You may consider this a strange analogy but there are a number of similarities. When planning a journey or a day of meetings we all like to know in advance how long it is likely to take, what traffic black spots we might like to avoid and the knowledge that we will not get lost.
Similarly, whilst we all know it is a good idea to save for our retirement it is sometimes difficult to know how much to save and by what age we could actually afford to stop working. In today’s challenging global economic environment of low interest rates, low growth and volatile markets, making long term predictions is a tricky business, but the sooner you start to plan, the more options you will have along the way.
We all go to work to earn money to fund our daily lives and whilst it might seem obvious, we need to consider how much of that money we need to put aside for when we are not working. Over the last 30 years the length of time in retirement has increased significantly and arguably we should be investing more or as will be more common, work for longer.

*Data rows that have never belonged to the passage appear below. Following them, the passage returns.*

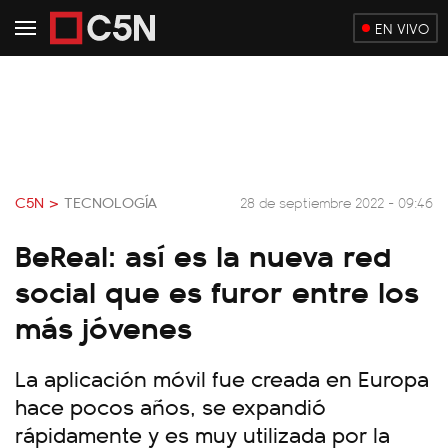
EN VIVO
C5N >
TECNOLOGÍA
28 de septiembre 2022 - 09:46
BeReal: así es la nueva red
social que es furor entre los
más jóvenes
La aplicación móvil fue creada en Europa
hace pocos años, se expandió
rápidamente y es muy utilizada por la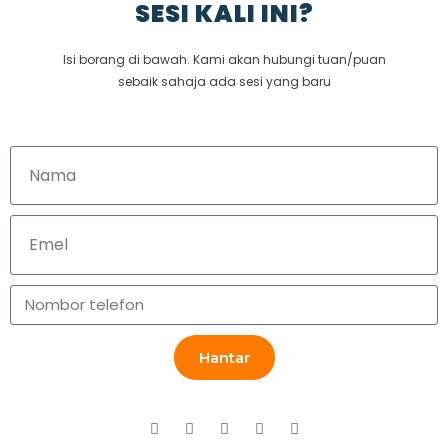
SESI KALI INI?
Isi borang di bawah. Kami akan hubungi tuan/puan
sebaik sahaja ada sesi yang baru
Hantar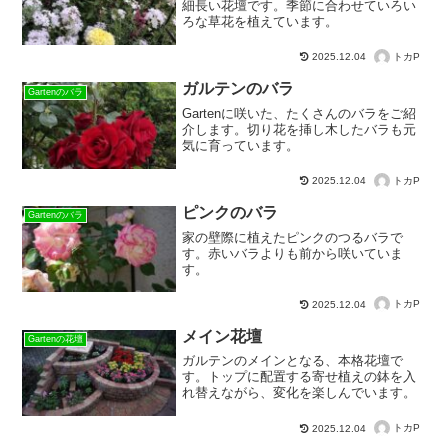
細長い花壇です。季節に合わせていろい
ろな草花を植えています。
トカP
2025.12.04
ガルテンのバラ
Gartenのバラ
Gartenに咲いた、たくさんのバラをご紹
介します。切り花を挿し木したバラも元
気に育っています。
トカP
2025.12.04
ピンクのバラ
Gartenのバラ
家の壁際に植えたピンクのつるバラで
す。赤いバラよりも前から咲いていま
す。
トカP
2025.12.04
メイン花壇
Gartenの花壇
ガルテンのメインとなる、本格花壇で
す。トップに配置する寄せ植えの鉢を入
れ替えながら、変化を楽しんでいます。
トカP
2025.12.04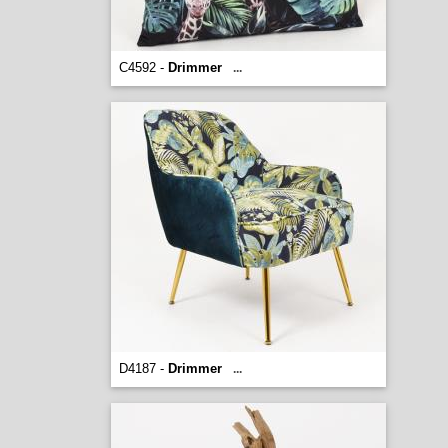
C4592 -
Drimmer
...
D4187 -
Drimmer
...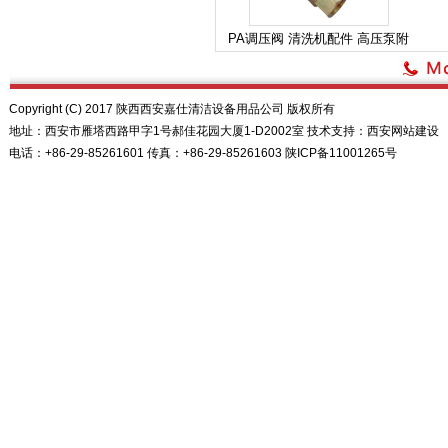
PA调压阀 清洗机配件 高压泵附
Copyright (C) 2017 陕西西安嘉仕清洁设备用品公司 版权所有
地址：西安市雁塔西路甲字1号郝佳花园大厦1-D2002室 技术支持：
西安网站建设
电话：+86-29-85261601 传真：+86-29-85261603
陕ICP备11001265号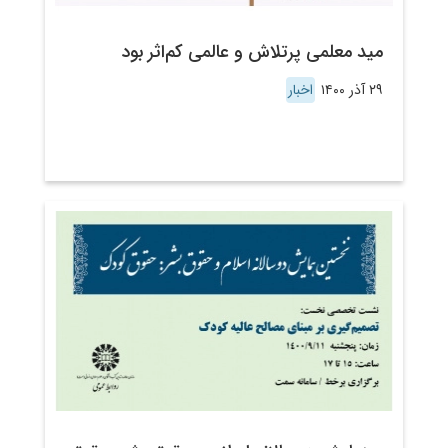
مید معلمی پرتلاش و عالمی کم‌اثر بود
۲۹ آذر ۱۴۰۰
اخبار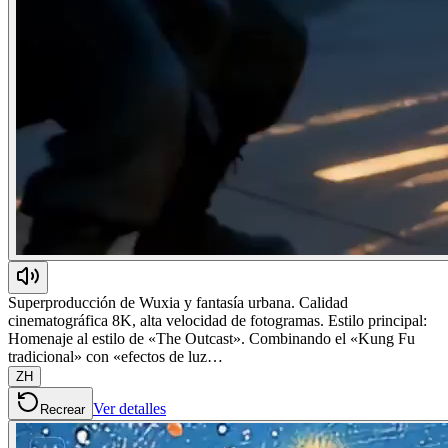
Superproducción de Wuxia y fantasía urbana. Calidad
cinematográfica 8K, alta velocidad de fotogramas. Estilo principal:
Homenaje al estilo de «The Outcast». Combinando el «Kung Fu
tradicional» con «efectos de luz…
ZH
Ver detalles
Recrear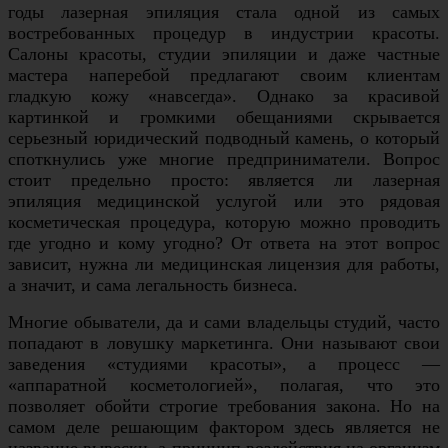
годы лазерная эпиляция стала одной из самых
востребованных процедур в индустрии красоты.
Салоны красоты, студии эпиляции и даже частные
мастера наперебой предлагают своим клиентам
гладкую кожу «навсегда». Однако за красивой
картинкой и громкими обещаниями скрывается
серьезный юридический подводный камень, о который
споткнулись уже многие предприниматели. Вопрос
стоит предельно просто: является ли лазерная
эпиляция медицинской услугой или это рядовая
косметическая процедура, которую можно проводить
где угодно и кому угодно? От ответа на этот вопрос
зависит, нужна ли медицинская лицензия для работы,
а значит, и сама легальность бизнеса.
Многие обыватели, да и сами владельцы студий, часто
попадают в ловушку маркетинга. Они называют свои
заведения «студиями красоты», а процесс —
«аппаратной косметологией», полагая, что это
позволяет обойти строгие требования закона. Но на
самом деле решающим фактором здесь является не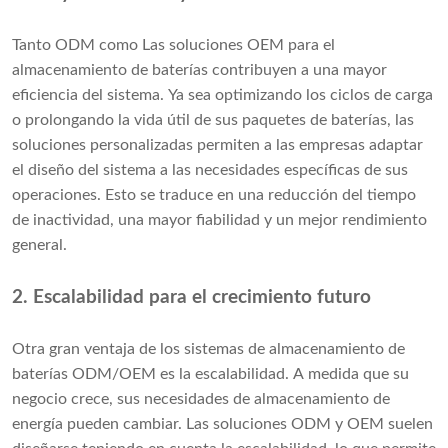
Tanto ODM como Las soluciones OEM para el
almacenamiento de baterías contribuyen a una mayor
eficiencia del sistema. Ya sea optimizando los ciclos de carga
o prolongando la vida útil de sus paquetes de baterías, las
soluciones personalizadas permiten a las empresas adaptar
el diseño del sistema a las necesidades específicas de sus
operaciones. Esto se traduce en una reducción del tiempo
de inactividad, una mayor fiabilidad y un mejor rendimiento
general.
2. Escalabilidad para el crecimiento futuro
Otra gran ventaja de los sistemas de almacenamiento de
baterías ODM/OEM es la escalabilidad. A medida que su
negocio crece, sus necesidades de almacenamiento de
energía pueden cambiar. Las soluciones ODM y OEM suelen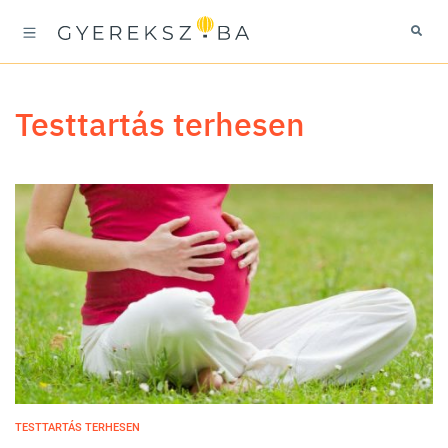
testtartás terhesen
TESTTARTÁS TERHESEN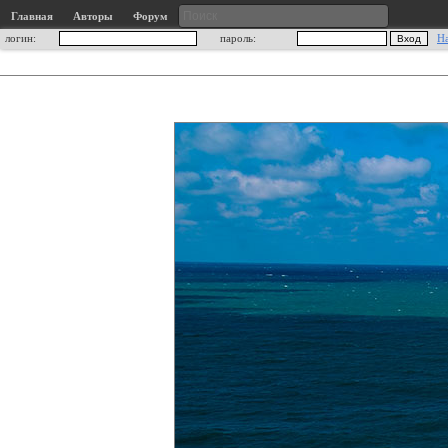
Главная
Авторы
Форум
логин:
пароль:
Н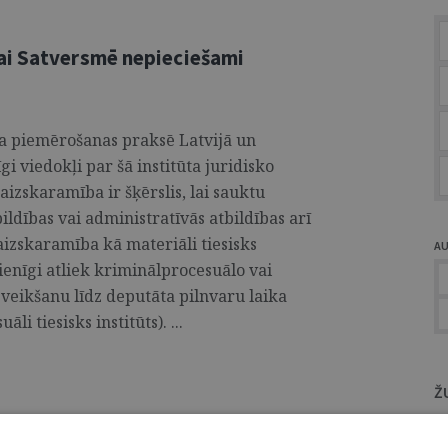
ai Satversmē nepieciešami
a piemērošanas praksē Latvijā un
īgi viedokļi par šā institūta juridisko
aizskaramība ir šķērslis, lai sauktu
ldības vai administratīvās atbildības arī
izskaramība kā materiāli tiesisks
A
vienīgi atliek kriminālprocesuālo vai
veikšanu līdz deputāta pilnvaru laika
 tiesisks institūts). ...
Ž
nstitūts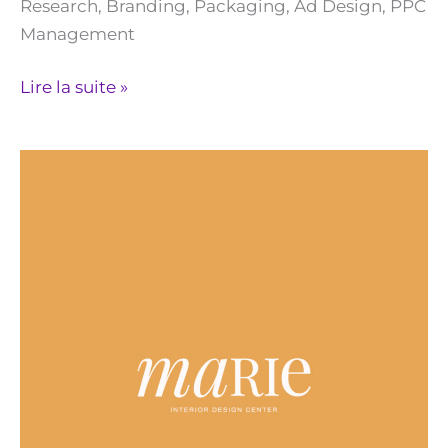
Research, Branding, Packaging, Ad Design, PPC
Management
Lire la suite »
Marie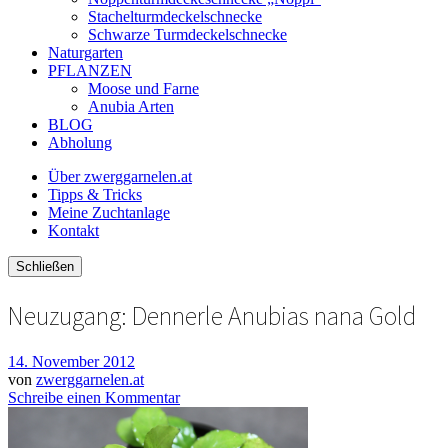
Stachelturmdeckelschnecke
Schwarze Turmdeckelschnecke
Naturgarten
PFLANZEN
Moose und Farne
Anubia Arten
BLOG
Abholung
Über zwerggarnelen.at
Tipps & Tricks
Meine Zuchtanlage
Kontakt
Schließen
Neuzugang: Dennerle Anubias nana Gold
14. November 2012
von
zwerggarnelen.at
Schreibe einen Kommentar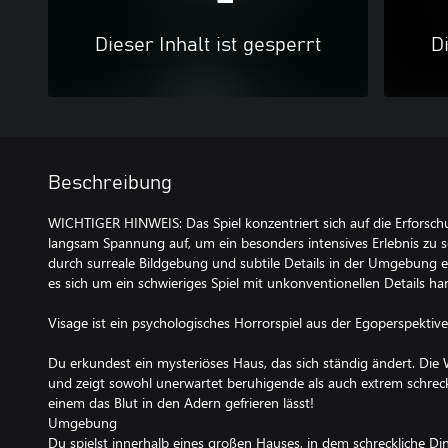
Dieser Inhalt ist gesperrt
Di
Beschreibung
WICHTIGER HINWEIS: Das Spiel konzentriert sich auf die Erfors
langsam Spannung auf, um ein besonders intensives Erlebnis zu s
durch surreale Bildgebung und subtile Details in der Umgebung en
es sich um ein schwieriges Spiel mit unkonventionellen Details han
Visage ist ein psychologisches Horrorspiel aus der Egoperspektive
Du erkundest ein mysteriöses Haus, das sich ständig ändert. Die 
und zeigt sowohl unerwartet beruhigende als auch extrem schreckl
einem das Blut in den Adern gefrieren lässt!
Umgebung
Du spielst innerhalb eines großen Hauses, in dem schreckliche D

To help our clients we have increasingly been preparing Cash Flow Forecasts to illustrate how their retirement goals can be achieved. The forecast will be expressed in ‘today’s’ money terms and will take account of your overall financial position both with regards to existing investments, the ability to invest and potential inheritances. This will also include retained pension benefits and entitlement to state pensions. For many clients this has proved reassurance and provides a useful track to follow and keep under review at subsequent meetings. The assumptions we make concerning inflation and growth will err on the side of caution so that the outcomes forecast should be comfortably achieved. Naturally, such forecasts are prepared for guidance only hence the importance of keeping the matter under review.